Traditional probabilistic models are typically trained using task-agnostic log-loss, which often yields propensity scores with large errors, high bias, and high variance in boundary regions—particularly detrimental in causal inference tasks such as inverse probability weighting. This work proposes a general framework that, for the first time, integrates the error structure of downstream tasks into the design of strictly proper scoring rules. By aligning the local curvature of the scoring rule with that of the target loss, the authors derive a closed-form loss function tailored for average treatment effect estimation, along with its associated canonical probability mapping, enabling end-to-end task-oriented training. The approach is compatible with both neural networks and gradient boosting models and consistently outperforms standard log-likelihood and covariate balancing methods across multiple causal inference benchmarks, substantially improving estimation accuracy and stability.
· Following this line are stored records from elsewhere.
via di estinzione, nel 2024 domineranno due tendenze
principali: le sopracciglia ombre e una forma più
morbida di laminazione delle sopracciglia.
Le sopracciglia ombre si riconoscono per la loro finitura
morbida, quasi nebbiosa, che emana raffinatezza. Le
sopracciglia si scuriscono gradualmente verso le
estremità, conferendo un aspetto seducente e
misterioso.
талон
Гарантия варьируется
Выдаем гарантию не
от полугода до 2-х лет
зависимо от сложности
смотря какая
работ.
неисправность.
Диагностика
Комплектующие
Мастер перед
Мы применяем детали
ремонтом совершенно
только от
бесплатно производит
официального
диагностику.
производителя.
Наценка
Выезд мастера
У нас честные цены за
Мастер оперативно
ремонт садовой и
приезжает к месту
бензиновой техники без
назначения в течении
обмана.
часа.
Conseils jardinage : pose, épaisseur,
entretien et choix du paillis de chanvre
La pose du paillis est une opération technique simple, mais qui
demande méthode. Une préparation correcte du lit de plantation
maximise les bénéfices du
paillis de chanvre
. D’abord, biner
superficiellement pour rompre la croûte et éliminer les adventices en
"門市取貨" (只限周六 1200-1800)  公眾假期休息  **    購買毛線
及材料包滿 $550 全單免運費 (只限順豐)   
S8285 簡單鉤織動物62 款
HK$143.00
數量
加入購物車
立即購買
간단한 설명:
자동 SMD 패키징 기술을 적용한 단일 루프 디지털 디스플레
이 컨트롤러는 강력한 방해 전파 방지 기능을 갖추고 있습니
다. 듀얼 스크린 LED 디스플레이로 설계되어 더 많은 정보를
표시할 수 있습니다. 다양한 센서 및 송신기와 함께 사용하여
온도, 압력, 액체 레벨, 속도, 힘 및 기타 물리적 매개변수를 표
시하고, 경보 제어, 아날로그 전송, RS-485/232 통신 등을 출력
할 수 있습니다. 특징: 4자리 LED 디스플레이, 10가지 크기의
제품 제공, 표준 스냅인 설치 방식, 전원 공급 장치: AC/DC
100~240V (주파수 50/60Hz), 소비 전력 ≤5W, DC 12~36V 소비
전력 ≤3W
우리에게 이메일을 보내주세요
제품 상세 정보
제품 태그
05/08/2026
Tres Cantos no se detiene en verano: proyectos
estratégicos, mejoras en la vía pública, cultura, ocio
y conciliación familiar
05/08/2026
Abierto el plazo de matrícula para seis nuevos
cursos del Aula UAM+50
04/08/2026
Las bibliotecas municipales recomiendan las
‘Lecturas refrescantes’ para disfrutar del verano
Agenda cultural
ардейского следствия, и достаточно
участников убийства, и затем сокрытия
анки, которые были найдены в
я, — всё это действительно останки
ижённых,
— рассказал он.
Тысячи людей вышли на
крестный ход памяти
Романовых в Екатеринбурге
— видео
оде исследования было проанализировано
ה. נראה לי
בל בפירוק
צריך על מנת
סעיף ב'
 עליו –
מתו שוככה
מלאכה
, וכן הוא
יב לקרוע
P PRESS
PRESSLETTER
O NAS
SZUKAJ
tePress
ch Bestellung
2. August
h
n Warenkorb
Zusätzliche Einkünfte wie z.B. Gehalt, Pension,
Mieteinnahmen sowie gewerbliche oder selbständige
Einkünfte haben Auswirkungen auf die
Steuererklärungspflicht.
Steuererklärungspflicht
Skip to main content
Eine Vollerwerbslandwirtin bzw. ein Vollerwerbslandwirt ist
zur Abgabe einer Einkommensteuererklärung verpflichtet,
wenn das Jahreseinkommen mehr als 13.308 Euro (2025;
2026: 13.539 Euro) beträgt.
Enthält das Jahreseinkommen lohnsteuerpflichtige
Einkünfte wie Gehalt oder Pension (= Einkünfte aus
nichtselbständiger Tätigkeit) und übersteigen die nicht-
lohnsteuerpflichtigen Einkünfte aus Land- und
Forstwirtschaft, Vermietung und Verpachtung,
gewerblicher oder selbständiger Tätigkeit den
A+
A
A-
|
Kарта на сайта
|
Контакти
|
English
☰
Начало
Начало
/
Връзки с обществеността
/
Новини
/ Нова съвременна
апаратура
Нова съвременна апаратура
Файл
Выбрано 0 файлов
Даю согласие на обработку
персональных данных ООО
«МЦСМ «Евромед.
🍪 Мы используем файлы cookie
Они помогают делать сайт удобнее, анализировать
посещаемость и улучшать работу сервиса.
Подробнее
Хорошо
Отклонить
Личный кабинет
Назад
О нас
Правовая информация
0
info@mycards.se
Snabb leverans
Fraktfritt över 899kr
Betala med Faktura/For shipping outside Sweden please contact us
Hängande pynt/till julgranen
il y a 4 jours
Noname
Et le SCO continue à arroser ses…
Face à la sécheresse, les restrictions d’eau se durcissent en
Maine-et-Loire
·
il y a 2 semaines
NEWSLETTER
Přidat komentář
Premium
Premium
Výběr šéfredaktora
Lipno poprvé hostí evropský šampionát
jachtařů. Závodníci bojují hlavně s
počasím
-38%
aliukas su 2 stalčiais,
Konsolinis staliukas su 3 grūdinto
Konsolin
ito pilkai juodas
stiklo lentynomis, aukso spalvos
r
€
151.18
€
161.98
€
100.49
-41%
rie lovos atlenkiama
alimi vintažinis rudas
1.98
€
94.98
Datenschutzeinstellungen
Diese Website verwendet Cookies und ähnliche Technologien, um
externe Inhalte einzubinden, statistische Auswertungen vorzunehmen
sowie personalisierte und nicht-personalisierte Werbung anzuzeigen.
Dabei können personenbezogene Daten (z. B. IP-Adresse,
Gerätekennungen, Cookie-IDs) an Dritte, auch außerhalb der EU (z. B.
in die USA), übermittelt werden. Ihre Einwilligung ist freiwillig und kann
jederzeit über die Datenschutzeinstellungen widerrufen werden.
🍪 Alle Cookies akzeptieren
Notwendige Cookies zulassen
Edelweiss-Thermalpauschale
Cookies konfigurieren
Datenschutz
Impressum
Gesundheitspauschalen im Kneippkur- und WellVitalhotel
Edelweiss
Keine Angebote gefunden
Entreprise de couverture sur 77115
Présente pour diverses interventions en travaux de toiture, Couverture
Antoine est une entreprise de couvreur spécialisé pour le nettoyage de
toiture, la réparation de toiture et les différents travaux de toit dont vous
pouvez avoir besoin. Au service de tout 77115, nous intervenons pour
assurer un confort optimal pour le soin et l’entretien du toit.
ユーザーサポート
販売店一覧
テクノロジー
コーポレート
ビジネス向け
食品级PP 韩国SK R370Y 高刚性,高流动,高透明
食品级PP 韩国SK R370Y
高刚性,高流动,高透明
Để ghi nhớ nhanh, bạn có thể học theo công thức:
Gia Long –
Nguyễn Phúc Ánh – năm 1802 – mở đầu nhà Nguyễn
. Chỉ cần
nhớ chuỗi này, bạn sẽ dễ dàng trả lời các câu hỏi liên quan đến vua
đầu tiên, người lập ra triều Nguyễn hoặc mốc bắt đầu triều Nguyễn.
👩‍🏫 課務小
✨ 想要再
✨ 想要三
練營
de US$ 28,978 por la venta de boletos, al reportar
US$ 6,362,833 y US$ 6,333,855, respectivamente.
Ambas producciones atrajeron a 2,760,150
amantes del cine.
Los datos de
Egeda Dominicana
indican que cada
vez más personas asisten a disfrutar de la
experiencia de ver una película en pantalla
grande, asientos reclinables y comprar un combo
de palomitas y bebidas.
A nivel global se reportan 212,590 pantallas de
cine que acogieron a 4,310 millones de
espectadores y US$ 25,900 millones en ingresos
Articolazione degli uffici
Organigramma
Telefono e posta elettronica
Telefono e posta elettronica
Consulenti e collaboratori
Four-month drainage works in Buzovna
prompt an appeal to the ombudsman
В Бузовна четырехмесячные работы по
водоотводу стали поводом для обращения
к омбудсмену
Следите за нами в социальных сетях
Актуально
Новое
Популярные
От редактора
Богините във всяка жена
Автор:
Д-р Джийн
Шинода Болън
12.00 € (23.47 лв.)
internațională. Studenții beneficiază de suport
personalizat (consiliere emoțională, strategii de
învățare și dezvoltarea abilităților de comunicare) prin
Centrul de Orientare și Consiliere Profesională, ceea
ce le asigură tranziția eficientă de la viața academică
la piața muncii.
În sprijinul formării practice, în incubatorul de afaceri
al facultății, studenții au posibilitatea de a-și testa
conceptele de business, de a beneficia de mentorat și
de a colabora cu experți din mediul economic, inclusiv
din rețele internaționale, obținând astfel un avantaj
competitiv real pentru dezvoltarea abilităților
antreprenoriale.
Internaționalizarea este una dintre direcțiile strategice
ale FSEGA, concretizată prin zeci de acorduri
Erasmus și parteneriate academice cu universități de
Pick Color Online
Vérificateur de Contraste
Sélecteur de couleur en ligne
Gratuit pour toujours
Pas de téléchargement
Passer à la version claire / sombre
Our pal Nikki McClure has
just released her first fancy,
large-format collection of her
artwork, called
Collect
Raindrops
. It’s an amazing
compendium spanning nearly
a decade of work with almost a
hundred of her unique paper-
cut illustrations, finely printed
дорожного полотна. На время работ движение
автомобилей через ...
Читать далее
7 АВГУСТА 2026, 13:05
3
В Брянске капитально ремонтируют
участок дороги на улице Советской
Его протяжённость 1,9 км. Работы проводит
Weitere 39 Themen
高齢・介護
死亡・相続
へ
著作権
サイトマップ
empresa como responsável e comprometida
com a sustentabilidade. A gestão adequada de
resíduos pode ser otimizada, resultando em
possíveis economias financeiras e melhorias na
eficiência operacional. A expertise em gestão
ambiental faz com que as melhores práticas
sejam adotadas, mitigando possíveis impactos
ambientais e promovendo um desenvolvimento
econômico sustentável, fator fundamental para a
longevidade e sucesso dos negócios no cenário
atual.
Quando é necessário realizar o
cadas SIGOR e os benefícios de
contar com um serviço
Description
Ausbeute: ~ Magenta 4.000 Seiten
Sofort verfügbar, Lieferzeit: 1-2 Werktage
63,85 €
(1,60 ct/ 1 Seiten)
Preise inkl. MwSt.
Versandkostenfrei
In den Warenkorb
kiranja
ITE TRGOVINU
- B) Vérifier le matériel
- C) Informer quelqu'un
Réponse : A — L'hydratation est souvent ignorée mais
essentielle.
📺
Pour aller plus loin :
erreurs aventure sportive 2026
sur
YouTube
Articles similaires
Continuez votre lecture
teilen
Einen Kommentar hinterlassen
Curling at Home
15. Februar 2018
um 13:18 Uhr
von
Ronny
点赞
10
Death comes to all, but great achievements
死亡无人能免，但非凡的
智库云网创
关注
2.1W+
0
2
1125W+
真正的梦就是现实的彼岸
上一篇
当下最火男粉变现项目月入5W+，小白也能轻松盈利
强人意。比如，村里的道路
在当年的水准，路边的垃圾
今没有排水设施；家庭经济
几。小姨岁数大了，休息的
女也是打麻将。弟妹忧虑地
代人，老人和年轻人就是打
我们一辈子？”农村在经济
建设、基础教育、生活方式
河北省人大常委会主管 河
Probabilistic models are typically trained using task-agnostic objectives like log-loss, which can lead to significant errors in downstream estimation. This disconnect is especially critical in Inverse Probability Weighting (IPW) for causal inference, where propensity score errors near $0$ and $1$ often lead to high bias and variance. We propose a principled framework for deriving task-specific strictly proper scoring rules by matching the local curvature of the downstream error metric. We apply this to the Average Treatment Effect (ATE) estimation, deriving a closed-form loss and its corresponding canonical probability mapping that can be readily integrated with any model like a neural network or a gradient boosting algorithm. Extensive evaluations on causal inference benchmarks demonstrate that our tailored objective consistently outperforms standard likelihood-based and covariate-balancing approaches.